- **Aim of the task**
From the line containing "Garantieregeling" down to the line containing "Mẹ sinh là những nhân vật được nhiều người", copy out the entries below exactly, both lines included, and nothing else; pictures do not belong in the copy.

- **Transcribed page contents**
* * * * * * * * *

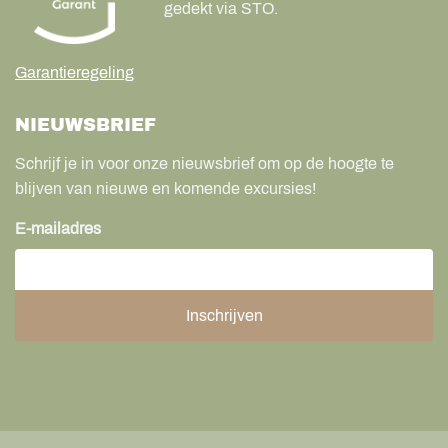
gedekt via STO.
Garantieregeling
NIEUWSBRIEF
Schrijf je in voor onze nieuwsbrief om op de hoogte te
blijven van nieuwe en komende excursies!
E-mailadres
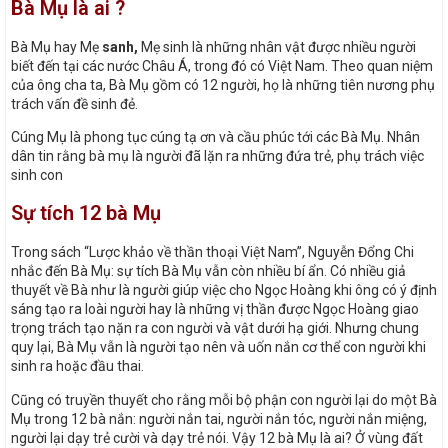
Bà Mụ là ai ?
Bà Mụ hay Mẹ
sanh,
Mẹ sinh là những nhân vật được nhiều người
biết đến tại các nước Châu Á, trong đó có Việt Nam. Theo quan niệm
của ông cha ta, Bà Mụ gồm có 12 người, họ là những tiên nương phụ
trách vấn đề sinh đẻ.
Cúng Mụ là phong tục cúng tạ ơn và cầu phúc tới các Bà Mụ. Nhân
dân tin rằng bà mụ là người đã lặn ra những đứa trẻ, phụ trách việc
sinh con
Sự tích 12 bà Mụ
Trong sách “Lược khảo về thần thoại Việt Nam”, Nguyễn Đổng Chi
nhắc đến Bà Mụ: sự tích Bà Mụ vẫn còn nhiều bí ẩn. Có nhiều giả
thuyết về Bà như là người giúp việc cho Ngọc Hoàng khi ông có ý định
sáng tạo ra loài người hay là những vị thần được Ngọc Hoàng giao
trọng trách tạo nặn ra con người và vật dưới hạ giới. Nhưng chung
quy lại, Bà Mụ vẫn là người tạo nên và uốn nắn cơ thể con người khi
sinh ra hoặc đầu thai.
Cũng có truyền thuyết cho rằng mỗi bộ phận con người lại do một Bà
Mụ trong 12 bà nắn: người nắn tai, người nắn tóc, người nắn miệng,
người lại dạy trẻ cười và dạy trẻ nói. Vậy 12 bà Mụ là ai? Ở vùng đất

* * * * * * * * *

- **Solution to the problem**
Garantieregeling
NIEUWSBRIEF
Schrijf je in voor onze nieuwsbrief om op de hoogte te
blijven van nieuwe en komende excursies!
E-mailadres
Bà Mụ là ai ?
Bà Mụ hay Mẹ
sanh,
Mẹ sinh là những nhân vật được nhiều người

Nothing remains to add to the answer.